Start of Provided data

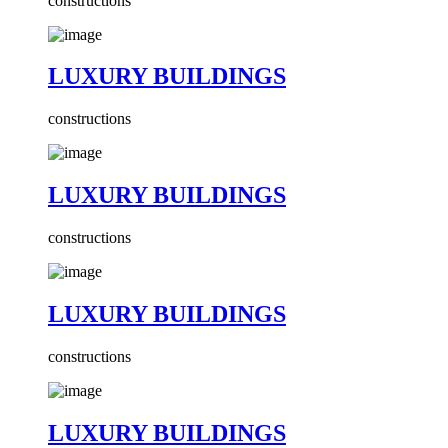
constructions
LUXURY BUILDINGS
constructions
LUXURY BUILDINGS
constructions
LUXURY BUILDINGS
constructions
LUXURY BUILDINGS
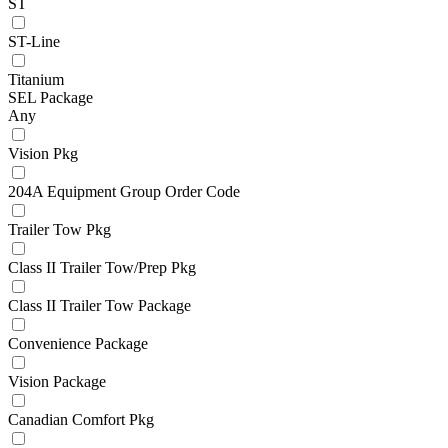
ST
ST-Line
Titanium
SEL Package
Any
Vision Pkg
204A Equipment Group Order Code
Trailer Tow Pkg
Class II Trailer Tow/Prep Pkg
Class II Trailer Tow Package
Convenience Package
Vision Package
Canadian Comfort Pkg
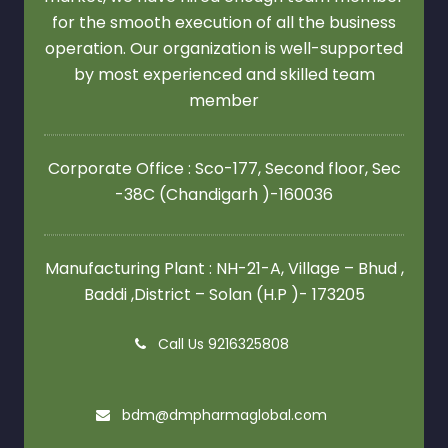
for the smooth execution of all the business
operation. Our organization is well-supported
by most experienced and skilled team
member
Corporate Office : Sco-177, Second floor,
Sec
-38C (Chandigarh )-160036
Manufacturing Plant : NH-21-A, Village – Bhud ,
Baddi ,District – Solan (H.P )- 173205
Call Us 9216325808
bdm@dmpharmaglobal.com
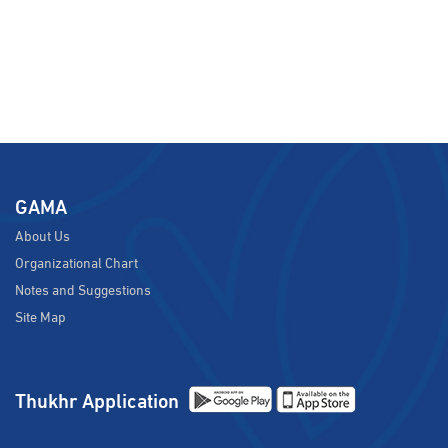
GAMA
About Us
Organizational Chart
Notes and Suggestions
Site Map
Thukhr Application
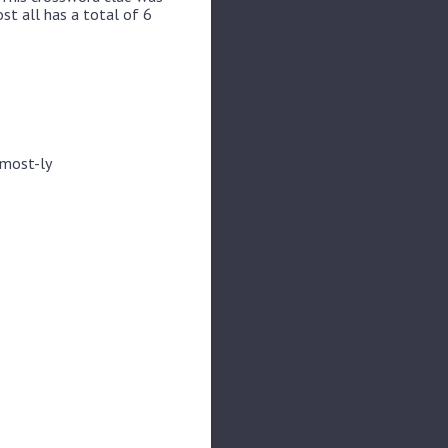
st all has a total of 6
 most-ly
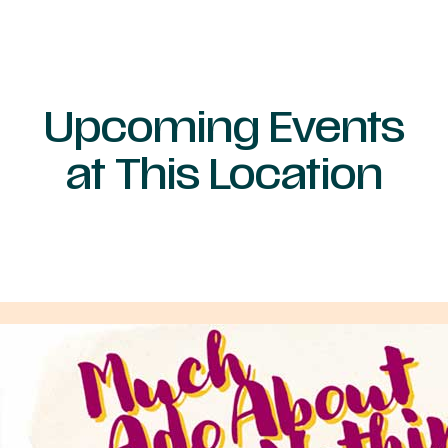
Upcoming Events
at This Location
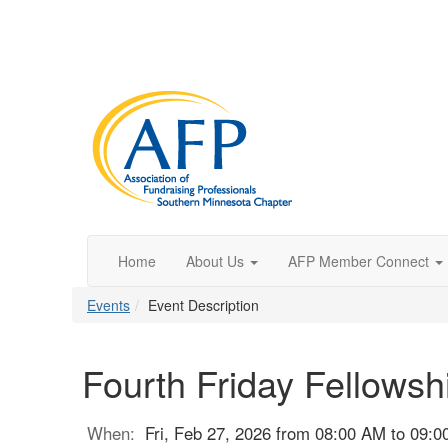
Home
About Us
AFP Member Connect
Events
Event Description
Fourth Friday Fellowsh
When:
Fri, Feb 27, 2026 from 08:00 AM to 09:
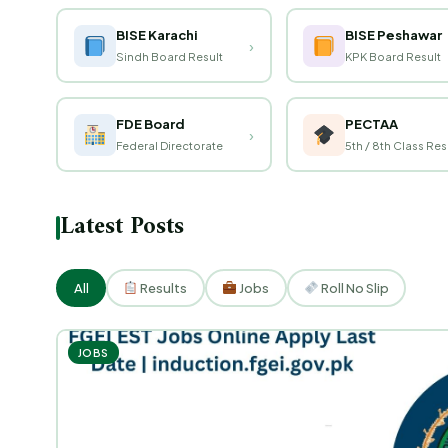
BISE Karachi
BISE Peshawar
›
Sindh Board Result
KPK Board Result
FDE Board
PECTAA
›
Federal Directorate
5th / 8th Class Res
Latest Posts
All
Results
Jobs
Roll No Slip
JOBS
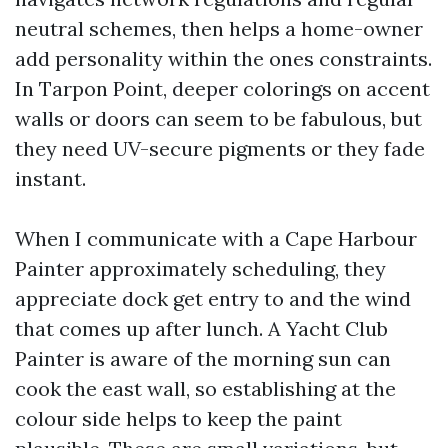
neutral schemes, then helps a home-owner
add personality within the ones constraints.
In Tarpon Point, deeper colorings on accent
walls or doors can seem to be fabulous, but
they need UV-secure pigments or they fade
instant.
When I communicate with a Cape Harbour
Painter approximately scheduling, they
appreciate dock get entry to and the wind
that comes up after lunch. A Yacht Club
Painter is aware of the morning sun can
cook the east wall, so establishing at the
colour side helps to keep the paint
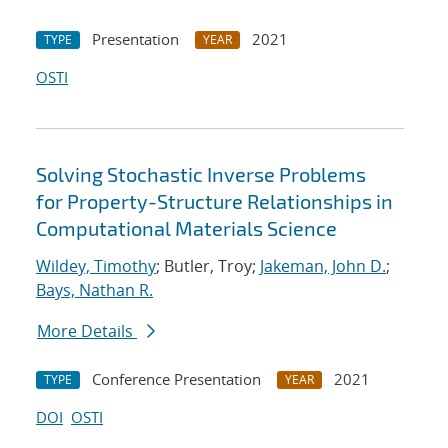
Presentation
2021
TYPE
YEAR
OSTI
Solving Stochastic Inverse Problems
for Property-Structure Relationships in
Computational Materials Science
Wildey, Timothy
; Butler, Troy;
Jakeman, John D.
;
Bays, Nathan R.
More Details
Conference Presentation
2021
TYPE
YEAR
DOI
OSTI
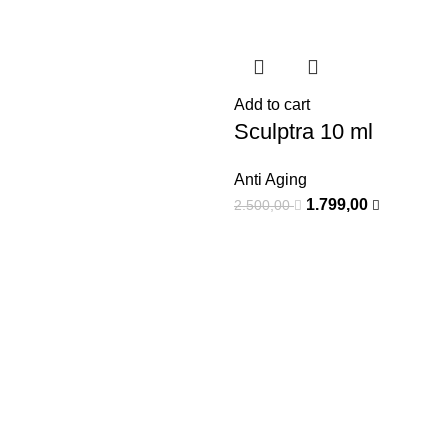
Add to cart
Sculptra 10 ml
Anti Aging
1.799,00
2.500,00
-50%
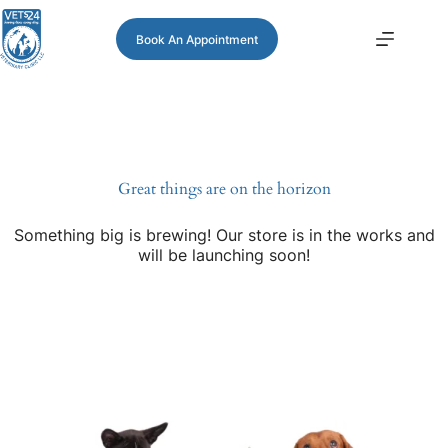
Book An Appointment
Great things are on the horizon
Something big is brewing! Our store is in the works and
will be launching soon!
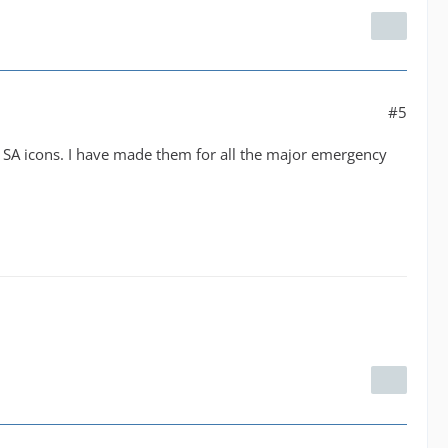
#5
y SA icons. I have made them for all the major emergency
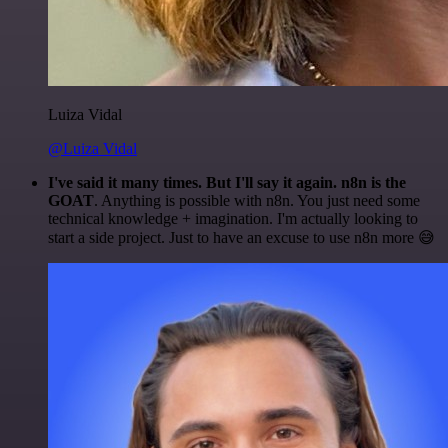
Luiza Vidal
@Luiza Vidal
I've said it many times. But I'll say it again. n8n is the
GOAT
. Anything is possible with n8n. You just need some
technical knowledge + imagination. I'm actually looking to
start a side project. Just to have an excuse to use n8n more 😅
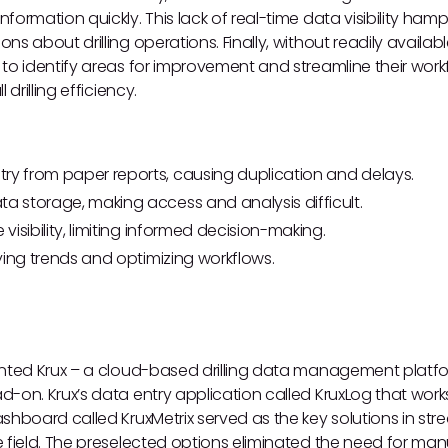
ormation quickly. This lack of real-time data visibility hamp
s about drilling operations. Finally, without readily availabl
to identify areas for improvement and streamline their workf
 drilling efficiency.
ry from paper reports, causing duplication and delays.
ta storage, making access and analysis difficult.
 visibility, limiting informed decision-making.
ifying trends and optimizing workflows.
ented Krux – a cloud-based drilling data management platf
d-on. Krux’s data entry application called KruxLog that wor
shboard called KruxMetrix served as the key solutions in str
 field. The preselected options eliminated the need for man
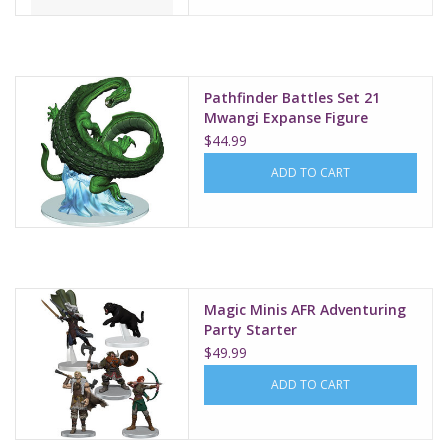
Pathfinder Battles Set 21
Mwangi Expanse Figure
Mamlambo
$44.99
ADD TO CART
Magic Minis AFR Adventuring
Party Starter
$49.99
ADD TO CART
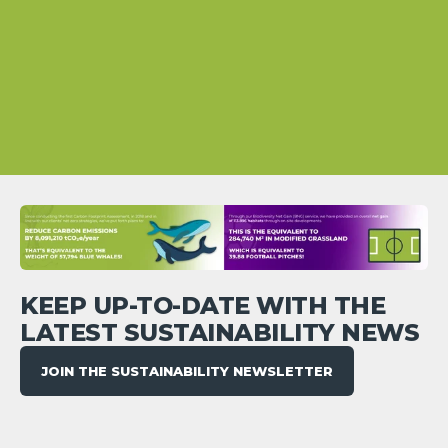
KEEP UP-TO-DATE WITH THE
LATEST SUSTAINABILITY NEWS
JOIN THE SUSTAINABILITY NEWSLETTER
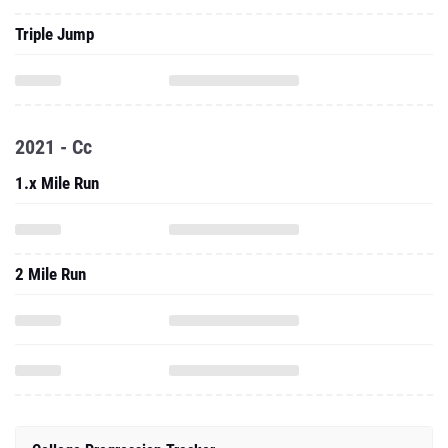
Triple Jump
2021 - Cc
1.x Mile Run
2 Mile Run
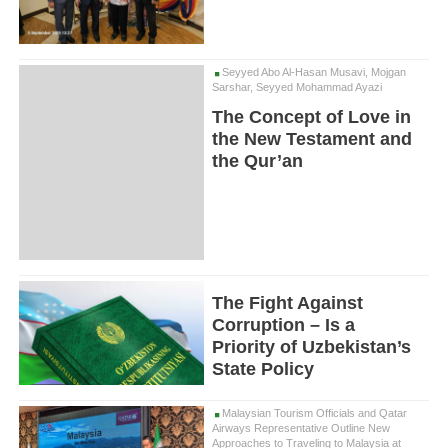
Seyyed Abo Al-Hasan Musavi, Mojgan
Sarshar, Seyyed Mohammad Ayazi
The Concept of Love in
the New Testament and
the Qur’an
The Fight Against
Corruption – Is a
Priority of Uzbekistan’s
State Policy
Malaysian Tourism Officials and Qatar
Airways Representative Outline New
Approaches to Traveling to Malaysia at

End of Provided data

To do> Return word for word the lines of the listing above, starting at the line with "Conference Presentation" and ending at the line with "to identify areas", both included. Pictures do not belong in the copy.

Expected output>
Conference Presentation
2021
TYPE
YEAR
DOI
OSTI
Add to cart
Sculptra 10 ml
Anti Aging
1.799,00
2.500,00
-50%
Book An Appointment
Great things are on the horizon
Something big is brewing! Our store is in the works and
will be launching soon!
#5
y SA icons. I have made them for all the major emergency
Luiza Vidal
@Luiza Vidal
I've said it many times. But I'll say it again. n8n is the
GOAT
. Anything is possible with n8n. You just need some
technical knowledge + imagination. I'm actually looking to
start a side project. Just to have an excuse to use n8n more 😅
ormation quickly. This lack of real-time data visibility hamp
s about drilling operations. Finally, without readily availabl
to identify areas for improvement and streamline their workf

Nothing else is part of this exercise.